相続は人生の最終章を締めくくる重要な手続きであり、その準備は故人の意思を尊重し、残されたご家族の平穏な未来を築く上で不可欠です。中川総合法務オフィスは、長年にわたり京都や大阪の地で1000件を超える相続無料相談を実施し、多くのご家庭の複雑な問題を解決へと導いてまいりました。法律や経営といった社会科学はもちろんのこと、哲学や自然科学にも通じた代表の深い洞察力は、単なる法的手続きを超え、人生を豊かに生きるための「啓蒙」という側面からも、多くのご相談者様からご評価いただいております。

ここでは、誤解されやすい「遺言代用信託」と「遺言信託」の違いを明確にし、特に不動産相続におけるその限界、そして改正相続法の下で推奨される「遺言書+遺言執行者」の有効性について、最新の法改正情報も踏まえ、深く掘り下げて解説します。

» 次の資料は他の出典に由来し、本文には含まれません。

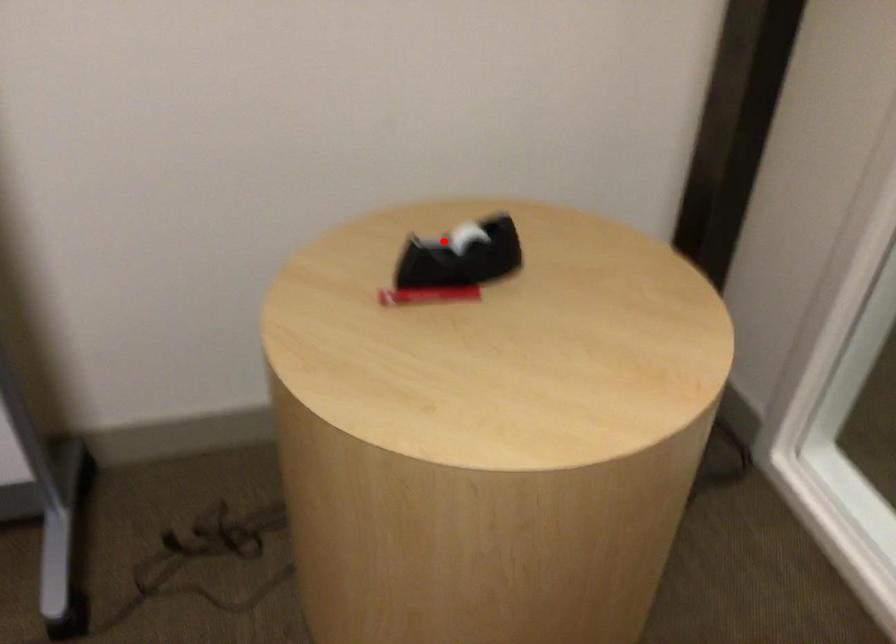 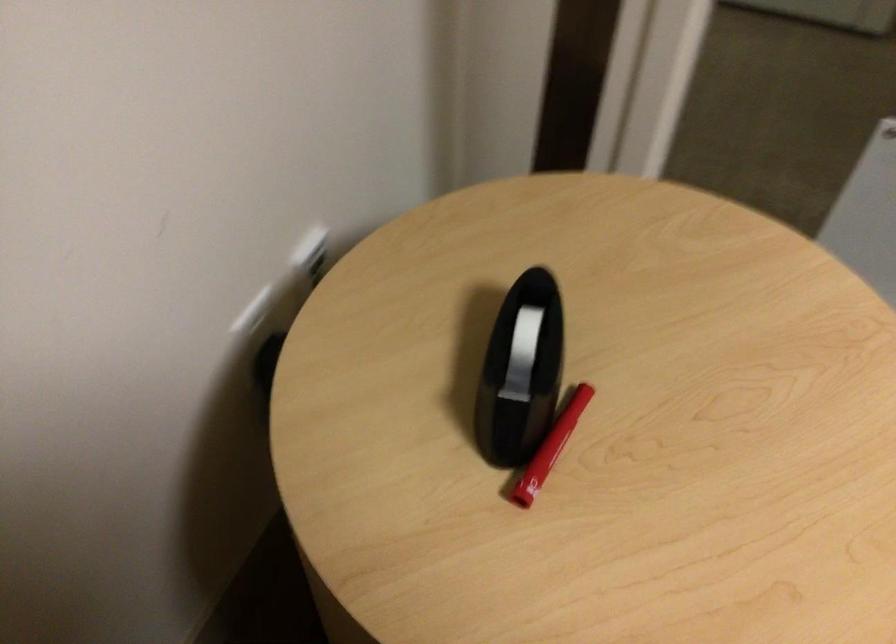 Find the pixel in the second image that matches the highlighted location in the first image.

(521, 354) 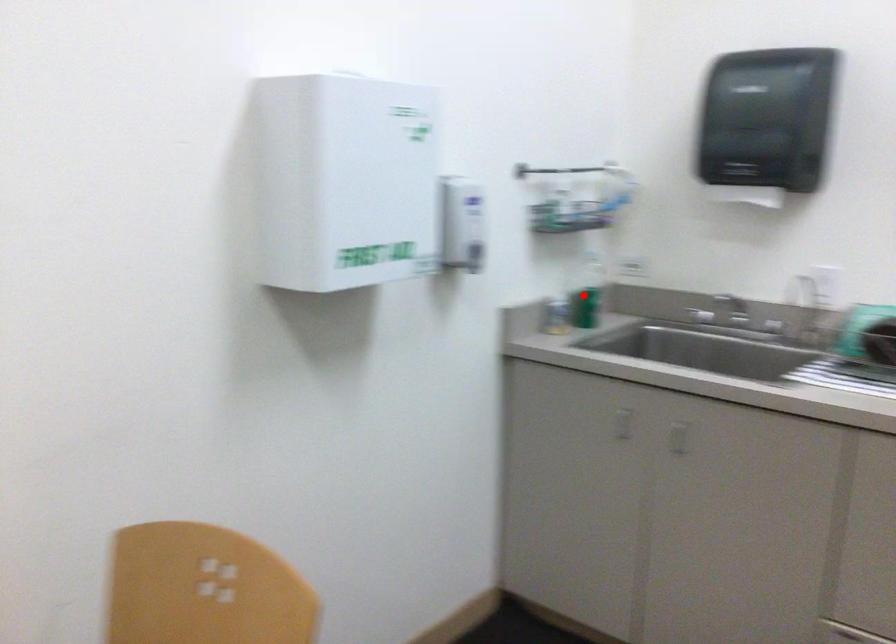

1.遺言代用信託と遺言信託の違い:その本質を理解する

信託という制度は、財産の管理や承継において柔軟な選択肢を提供しますが、その種類によって機能や目的が大きく異なります。特に「遺言代用信託」と「遺言信託」は名称が似ているため混同されがちですが、その実態は全く別物です。

(1) 遺言代用信託とは

遺言代用信託(信託法第90条等)は、遺言書を作成せずに、指定した人に遺産を確実に引き継ぐことを可能にする信託の形態です。これは、信託契約の中で「委託者の死亡の時に受益権を取得する旨の定め」を設けることで実現されます。

具体的には、被相続人が「委託者兼第一受益者」となり、自身の死亡時に信託した財産を受け取る人を「第二受益者」として指定します。多くの場合、金融機関に金銭を信託し、相続発生時に信託銀行から相続人へ財産が払い出される仕組みです。

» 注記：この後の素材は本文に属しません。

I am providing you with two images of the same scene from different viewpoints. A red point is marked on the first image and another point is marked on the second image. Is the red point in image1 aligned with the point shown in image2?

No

この制度の最大の特徴は、信託された金銭が遺産分割協議の対象外となる点です。これにより、被相続人の意思に基づき、特定の財産を特定の人に確実に承継させることができます。遺産分割による争いを未然に防ぎたいと考える方にとっては、有効な選択肢となり得ます。

(2) 遺言信託とは

これに対し、遺言信託(信託法第3条等)は、遺言書の作成、保管、そして遺言の執行(内容の実現)までを金融機関に委託するサービスを指します。信託法第3条では、信託が契約や遺言によって設定されることが定められており、遺言信託はこの遺言による信託設定方法の一つとして位置づけられます。

 これは金融機関の強い影響力によって提供される、いわば政治的背景を持つ弁護士業務代替サービスとも言える側面を持ちます。遺言書の内容自体に特別な効力を付与するものではなく、あくまで遺言の「実行支援サービス」である点が、遺言代用信託との決定的な違いです。

例えば、りそな銀行の遺言信託サービス(りそな銀行 遺言信託)などがその典型例です。


2.遺言代用信託の特徴と限界:不動産相続には不向きな理由

遺言代用信託は、その利便性から注目されることもありますが、その特徴を深く理解すると、特に不動産相続においては限界があることが明らかになります。

(1) 金銭に限定、不動産は不可:その本質的制約

遺言代用信託は、遺言信託と比較して低コストで手軽に利用できるというメリットがある一方で、信託できる財産は原則として金銭に限定されます。株式や債券などの有価証券、そして何よりも土地や建物といった不動産を直接信託することはできません。この本質的な制約が、不動産を多く所有する方にとって、遺言代用信託が不向きである最大の理由です。不動産の承継を考える場合、別途、遺言書作成や家族信託など、他の法的手段を検討する必要があります。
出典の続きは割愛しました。